Not to vilify the Seattle City Council, but on Tuesday they did some villain shit when they voted 7-2 to reject the Connected Communities Pilot program, which would have offered development incentives for low-income, community-centered housing at no cost to the City. The vote flies in the face of their campaign promises to “talk less, do more,” listen to stakeholders, and promote “gentle density” to avoid displacement in the quest to mitigate the housing crisis. 

Council Member Tammy Morales started working on her Connected Communities Pilot program more than two years ago. She introduced it to the previous council last Septemeber and then held five committee meetings with her new colleagues even though the council usually votes after just two. 

The program would have offered development incentives to up to 35 projects where developers partnered with community organizations to curb displacement risk for marginalized people. The bill would allow private or nonprofit developers to build taller or wider buildings, skip the often arduous design review process, and avoid some fees if they partner with community organizations to construct buildings with at least 30% affordable units. 

The bill won support from affordable housing developers, housing advocates, environmentalists, unions, and marginalized people who have watched the housing crisis price out their communities. But the seven newest council members tacitly insisted they knew better when they voted “no”—Council Members Rob Saka, Joy Hollingsworth, Martiza Rivera, Cathy Moore, Bob Kettle, Tanya Woo, and Sara Nelson. 

But some council members fought affordable housing harder than others. In the council meeting, Rivera, Moore, and Woo voted against every amendment and spoke passionately against the uncontroversial bill—it really only saw opposition from their developing NIMBY caucus and tree advocates. 

Rivera and Moore argued that the council should wait to talk about density bonuses in the Comprehensive Plan, a roadmap for the city's next two decades of growth that the council will start working on this year. 

Similarly, Woo worried the council was acting hastily, even though Morales worked on the bill for two years and held a bunch of extra meetings. Morales conducted a much more diligent process than Nelson’s quest to overturn the minimum wage for gig workers to please her corporate overlords. Just saying!
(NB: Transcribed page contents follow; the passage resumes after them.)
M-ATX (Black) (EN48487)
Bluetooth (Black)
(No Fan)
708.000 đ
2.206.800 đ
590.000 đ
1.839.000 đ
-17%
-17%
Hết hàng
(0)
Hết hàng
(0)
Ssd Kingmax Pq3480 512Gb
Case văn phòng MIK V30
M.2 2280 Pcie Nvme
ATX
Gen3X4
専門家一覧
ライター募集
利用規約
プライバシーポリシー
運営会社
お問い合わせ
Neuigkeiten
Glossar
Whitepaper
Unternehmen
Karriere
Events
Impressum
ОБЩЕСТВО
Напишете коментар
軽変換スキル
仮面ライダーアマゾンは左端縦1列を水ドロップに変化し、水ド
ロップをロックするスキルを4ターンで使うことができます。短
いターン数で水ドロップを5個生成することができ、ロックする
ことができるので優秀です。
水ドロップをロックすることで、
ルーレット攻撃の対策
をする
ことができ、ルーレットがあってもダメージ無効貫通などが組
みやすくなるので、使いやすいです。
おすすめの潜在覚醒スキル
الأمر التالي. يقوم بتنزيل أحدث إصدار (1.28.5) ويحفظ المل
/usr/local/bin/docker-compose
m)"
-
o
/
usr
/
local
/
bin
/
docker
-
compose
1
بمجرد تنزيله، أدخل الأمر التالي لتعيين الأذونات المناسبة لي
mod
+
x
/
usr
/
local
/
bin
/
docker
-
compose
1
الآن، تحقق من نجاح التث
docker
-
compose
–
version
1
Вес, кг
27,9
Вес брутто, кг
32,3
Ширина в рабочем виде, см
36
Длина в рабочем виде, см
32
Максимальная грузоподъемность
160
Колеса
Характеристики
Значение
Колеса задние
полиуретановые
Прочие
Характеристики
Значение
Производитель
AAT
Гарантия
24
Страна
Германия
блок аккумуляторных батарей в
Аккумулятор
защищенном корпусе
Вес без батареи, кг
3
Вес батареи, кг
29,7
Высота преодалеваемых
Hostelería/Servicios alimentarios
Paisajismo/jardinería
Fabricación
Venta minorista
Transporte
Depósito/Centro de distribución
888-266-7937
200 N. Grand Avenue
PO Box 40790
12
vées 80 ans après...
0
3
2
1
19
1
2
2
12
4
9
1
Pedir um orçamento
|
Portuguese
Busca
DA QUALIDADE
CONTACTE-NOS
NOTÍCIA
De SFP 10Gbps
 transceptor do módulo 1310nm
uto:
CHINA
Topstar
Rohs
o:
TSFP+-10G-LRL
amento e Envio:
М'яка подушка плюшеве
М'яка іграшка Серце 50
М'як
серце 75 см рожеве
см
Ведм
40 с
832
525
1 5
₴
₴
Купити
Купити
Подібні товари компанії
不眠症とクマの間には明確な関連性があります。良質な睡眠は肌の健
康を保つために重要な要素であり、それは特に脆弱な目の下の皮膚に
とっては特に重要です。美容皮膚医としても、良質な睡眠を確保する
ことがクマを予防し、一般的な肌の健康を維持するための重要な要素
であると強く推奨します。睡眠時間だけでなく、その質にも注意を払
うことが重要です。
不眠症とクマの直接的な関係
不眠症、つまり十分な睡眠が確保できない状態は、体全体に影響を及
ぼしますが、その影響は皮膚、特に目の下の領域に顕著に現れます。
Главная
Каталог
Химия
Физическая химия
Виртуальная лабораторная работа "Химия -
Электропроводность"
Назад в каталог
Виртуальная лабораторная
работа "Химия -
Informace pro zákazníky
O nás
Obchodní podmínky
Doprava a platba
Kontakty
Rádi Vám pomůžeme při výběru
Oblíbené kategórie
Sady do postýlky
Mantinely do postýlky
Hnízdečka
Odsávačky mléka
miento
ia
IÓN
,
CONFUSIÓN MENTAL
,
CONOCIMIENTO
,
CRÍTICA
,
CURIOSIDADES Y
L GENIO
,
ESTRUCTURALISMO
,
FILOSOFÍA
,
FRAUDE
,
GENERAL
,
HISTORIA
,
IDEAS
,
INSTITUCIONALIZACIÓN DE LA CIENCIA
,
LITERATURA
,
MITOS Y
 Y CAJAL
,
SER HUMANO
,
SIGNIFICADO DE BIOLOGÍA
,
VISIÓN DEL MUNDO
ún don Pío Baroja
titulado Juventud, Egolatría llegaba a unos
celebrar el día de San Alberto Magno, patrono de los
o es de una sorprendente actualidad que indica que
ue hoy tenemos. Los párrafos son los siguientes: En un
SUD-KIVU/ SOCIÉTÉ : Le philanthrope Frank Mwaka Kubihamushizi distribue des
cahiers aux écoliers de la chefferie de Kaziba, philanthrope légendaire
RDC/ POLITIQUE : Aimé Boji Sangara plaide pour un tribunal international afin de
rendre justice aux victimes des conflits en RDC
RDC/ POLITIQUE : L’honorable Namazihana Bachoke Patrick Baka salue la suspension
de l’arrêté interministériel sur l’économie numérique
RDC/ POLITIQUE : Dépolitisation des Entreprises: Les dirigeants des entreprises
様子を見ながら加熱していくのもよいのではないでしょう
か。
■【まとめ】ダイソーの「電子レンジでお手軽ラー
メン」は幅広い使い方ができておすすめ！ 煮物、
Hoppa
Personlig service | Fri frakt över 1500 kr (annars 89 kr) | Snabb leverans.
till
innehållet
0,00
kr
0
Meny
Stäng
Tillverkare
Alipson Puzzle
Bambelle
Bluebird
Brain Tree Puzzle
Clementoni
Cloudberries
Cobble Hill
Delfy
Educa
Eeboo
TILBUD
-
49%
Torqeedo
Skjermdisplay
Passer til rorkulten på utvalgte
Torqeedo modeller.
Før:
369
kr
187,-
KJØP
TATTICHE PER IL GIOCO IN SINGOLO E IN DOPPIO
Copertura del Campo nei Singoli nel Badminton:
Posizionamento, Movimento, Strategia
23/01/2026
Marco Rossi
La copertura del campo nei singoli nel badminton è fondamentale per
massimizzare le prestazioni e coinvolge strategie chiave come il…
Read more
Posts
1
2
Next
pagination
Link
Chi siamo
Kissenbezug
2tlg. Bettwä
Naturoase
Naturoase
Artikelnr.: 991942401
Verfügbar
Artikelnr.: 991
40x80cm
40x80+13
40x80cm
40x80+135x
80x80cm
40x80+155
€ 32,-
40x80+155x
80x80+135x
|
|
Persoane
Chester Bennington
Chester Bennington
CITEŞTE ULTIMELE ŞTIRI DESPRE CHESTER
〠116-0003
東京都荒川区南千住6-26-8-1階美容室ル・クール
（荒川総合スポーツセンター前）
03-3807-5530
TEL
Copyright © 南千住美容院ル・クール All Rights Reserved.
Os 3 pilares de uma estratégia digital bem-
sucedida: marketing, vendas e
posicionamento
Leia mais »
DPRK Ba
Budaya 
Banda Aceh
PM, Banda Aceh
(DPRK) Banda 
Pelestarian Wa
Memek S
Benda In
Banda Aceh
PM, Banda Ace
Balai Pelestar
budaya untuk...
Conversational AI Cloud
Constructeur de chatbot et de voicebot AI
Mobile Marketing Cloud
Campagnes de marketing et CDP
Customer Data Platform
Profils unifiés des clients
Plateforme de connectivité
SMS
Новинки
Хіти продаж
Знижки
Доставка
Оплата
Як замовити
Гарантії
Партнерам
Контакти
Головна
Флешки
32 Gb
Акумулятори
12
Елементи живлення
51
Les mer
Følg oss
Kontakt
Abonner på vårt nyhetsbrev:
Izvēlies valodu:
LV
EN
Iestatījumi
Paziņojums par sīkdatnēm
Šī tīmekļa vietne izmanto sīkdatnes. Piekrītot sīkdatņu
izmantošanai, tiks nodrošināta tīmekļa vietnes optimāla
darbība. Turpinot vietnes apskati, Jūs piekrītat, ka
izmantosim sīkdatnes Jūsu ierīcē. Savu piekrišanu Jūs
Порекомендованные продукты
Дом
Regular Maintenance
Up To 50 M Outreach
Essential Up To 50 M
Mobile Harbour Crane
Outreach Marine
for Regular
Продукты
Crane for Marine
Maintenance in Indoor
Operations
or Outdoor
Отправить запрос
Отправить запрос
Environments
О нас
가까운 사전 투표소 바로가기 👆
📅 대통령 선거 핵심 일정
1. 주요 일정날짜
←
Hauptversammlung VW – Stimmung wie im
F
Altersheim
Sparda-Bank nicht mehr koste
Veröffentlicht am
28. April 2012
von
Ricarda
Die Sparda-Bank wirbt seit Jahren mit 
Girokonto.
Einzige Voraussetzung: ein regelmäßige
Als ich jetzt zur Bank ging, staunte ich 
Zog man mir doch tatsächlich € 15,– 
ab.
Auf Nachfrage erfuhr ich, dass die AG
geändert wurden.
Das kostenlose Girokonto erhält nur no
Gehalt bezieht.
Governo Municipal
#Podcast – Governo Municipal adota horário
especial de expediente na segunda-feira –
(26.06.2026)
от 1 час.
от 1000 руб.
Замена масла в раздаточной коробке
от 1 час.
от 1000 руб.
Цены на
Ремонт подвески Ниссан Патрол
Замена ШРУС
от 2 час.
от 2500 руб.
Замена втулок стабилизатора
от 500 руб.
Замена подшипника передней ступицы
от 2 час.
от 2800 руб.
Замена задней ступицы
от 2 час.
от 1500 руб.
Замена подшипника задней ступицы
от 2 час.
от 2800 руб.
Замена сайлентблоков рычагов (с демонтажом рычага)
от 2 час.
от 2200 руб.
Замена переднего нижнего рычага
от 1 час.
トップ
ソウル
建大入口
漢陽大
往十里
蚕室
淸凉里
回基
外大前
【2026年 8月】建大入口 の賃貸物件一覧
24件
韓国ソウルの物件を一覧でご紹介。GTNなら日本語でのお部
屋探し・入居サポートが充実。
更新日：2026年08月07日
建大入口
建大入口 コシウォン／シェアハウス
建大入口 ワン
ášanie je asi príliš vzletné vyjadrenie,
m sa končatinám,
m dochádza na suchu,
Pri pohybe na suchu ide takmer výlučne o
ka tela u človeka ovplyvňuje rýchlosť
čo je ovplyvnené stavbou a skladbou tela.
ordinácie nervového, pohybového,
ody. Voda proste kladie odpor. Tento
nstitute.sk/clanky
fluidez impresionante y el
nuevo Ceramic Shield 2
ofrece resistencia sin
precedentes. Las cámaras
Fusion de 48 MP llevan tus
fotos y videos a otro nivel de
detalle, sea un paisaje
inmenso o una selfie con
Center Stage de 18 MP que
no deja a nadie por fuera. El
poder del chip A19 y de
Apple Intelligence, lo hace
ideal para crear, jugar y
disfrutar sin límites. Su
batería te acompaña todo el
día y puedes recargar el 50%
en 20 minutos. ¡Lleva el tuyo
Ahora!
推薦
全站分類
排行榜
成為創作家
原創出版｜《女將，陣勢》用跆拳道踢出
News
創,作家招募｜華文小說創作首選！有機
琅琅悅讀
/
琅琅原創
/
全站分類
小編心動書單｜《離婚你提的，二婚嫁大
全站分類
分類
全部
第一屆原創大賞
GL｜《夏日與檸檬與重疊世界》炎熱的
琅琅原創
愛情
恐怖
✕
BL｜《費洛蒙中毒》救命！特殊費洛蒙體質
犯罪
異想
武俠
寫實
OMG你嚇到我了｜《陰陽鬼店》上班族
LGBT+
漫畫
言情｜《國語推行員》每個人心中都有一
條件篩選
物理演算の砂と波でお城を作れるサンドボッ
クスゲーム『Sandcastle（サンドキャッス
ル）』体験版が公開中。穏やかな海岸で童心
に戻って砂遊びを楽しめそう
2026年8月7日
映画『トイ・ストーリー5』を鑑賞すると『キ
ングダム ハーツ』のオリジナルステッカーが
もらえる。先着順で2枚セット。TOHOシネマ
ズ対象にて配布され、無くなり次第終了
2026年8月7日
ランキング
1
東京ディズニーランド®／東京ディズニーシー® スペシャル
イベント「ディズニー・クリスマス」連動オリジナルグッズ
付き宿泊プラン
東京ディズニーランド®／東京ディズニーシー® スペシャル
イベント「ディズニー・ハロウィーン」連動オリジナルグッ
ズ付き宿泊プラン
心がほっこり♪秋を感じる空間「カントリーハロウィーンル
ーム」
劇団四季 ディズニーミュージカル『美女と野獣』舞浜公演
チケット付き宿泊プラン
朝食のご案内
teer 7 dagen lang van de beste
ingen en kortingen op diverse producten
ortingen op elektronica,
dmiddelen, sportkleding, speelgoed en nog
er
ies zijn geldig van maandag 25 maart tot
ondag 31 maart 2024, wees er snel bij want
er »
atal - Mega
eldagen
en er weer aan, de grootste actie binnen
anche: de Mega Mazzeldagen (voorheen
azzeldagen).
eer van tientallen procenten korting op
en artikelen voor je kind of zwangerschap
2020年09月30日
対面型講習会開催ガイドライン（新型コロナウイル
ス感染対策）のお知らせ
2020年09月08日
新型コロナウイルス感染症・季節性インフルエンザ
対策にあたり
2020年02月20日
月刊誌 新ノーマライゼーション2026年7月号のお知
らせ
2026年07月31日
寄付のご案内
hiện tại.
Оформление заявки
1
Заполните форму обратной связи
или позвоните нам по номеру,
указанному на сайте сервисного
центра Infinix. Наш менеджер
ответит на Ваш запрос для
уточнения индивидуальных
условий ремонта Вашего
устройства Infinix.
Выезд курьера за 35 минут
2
There’s no real reason the council needs to wait any longer, Morales said. We’re in a housing crisis after all. 

Record Scratch

Rivera, Moore, and Woo stood against the bill since Morales introduced it in the Land Use Committee in February. At the time, Rivera argued against pilot programs in general and worried the Connected Communities Pilot would overwhelm City departments. Rivera and Moore also complained about a condo ownership provision that may not fall under councilmanic authority. Woo worried the bill made it too easy to qualify for the incentive. She also wanted to restrict the incentives for developers that build units for people who make 30% of the Area Median Income, instead of 80% AMI where Morales had set the bar. Woo would bring this up at full council, too.

Morales tried to address these concerns in an amendment at the committee vote last month. The amendment would nix the confusing ownership element, change the criteria for community organizations to qualify for the program, and require developers to build studios and one bedrooms for renters who make 60% AMI.

When Morales tried to compromise, Rivera, Moore, and Woo rejected the amendment and the underlying legislation. They had moved the goalposts, taking up the argument that the council should wait until they get to the Comprehensive Plan. 

Strauss supported Morales's amendment in the April committee meeting but abstained from the underlying legislation when it failed, promising to bring forward an amendment to full council. 

The Final Vote

At full council this week, Strauss introduced an unfriendly amendment that as Hollingsworth said “made housing smaller and more expensive” by adding a whole host of restrictions in an effort to align Morales’s program with the City’s density bonuses for religious institutions

He and Saka voted “yes” on the amendment and everyone else voted “no.”

Morales reintroduced her previously rejected amendment. She, joined by Saka, Hollingsworth, and Strauss, voted in favor. Rivera, Moore, Kettle, Woo, and Nelson voted against it. 

As for the underlying legislation, Morales voted “yes,” Strauss said “sure,” and everyone else voted against the incentives for affordable housing. 

Still, the opponents claim they care about the housing crisis. If you say otherwise, you might just get scolded by resident pearl-clutcher Moore. 

At a council briefing Monday, Moore accused Morales of vilifying her and her colleagues in the media. Specifically, she claimed Morales called her “evil” and a “corporate shill.” No reporter has uncovered any such remarks in Morales’s public statements and quotes to reporters. Moore has not responded to my request for comment about what she’s specifically referring to. Maybe it's projection, maybe she reads The Stranger too much.

Morales referenced Moore’s tangent at the full council meeting. 

“I am not impugning anyone's motives for how you vote,” Morales said. “I'm pointing out that we can't just say that these things are important. As policymakers, our actions speak louder than words.” 

With the council’s rejection coupled with Moore admittedly losing her temper, the newbies continue to exceed expectations for how hostile they will be to progressive ideas, advocates, and their colleagues.